[Material provided Boundary: Start]

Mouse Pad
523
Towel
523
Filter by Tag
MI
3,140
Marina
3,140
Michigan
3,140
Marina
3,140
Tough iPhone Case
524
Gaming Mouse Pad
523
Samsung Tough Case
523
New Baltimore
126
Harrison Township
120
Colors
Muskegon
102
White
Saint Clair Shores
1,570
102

[Material provided Boundary: End]
[Material provided Boundary: Start]

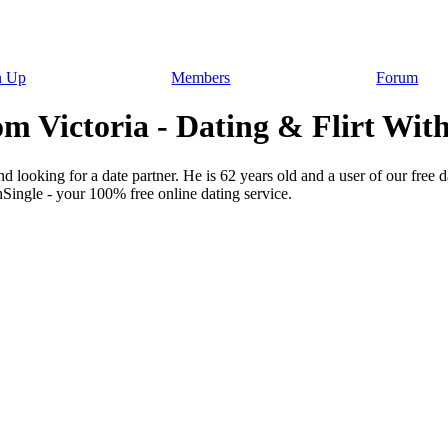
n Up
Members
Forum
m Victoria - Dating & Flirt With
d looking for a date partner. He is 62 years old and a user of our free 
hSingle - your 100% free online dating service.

[Material provided Boundary: End]

◆ Work order:
Extract from the material all lines containing the string "Case".

◆ Answer space:
Tough iPhone Case
Samsung Tough Case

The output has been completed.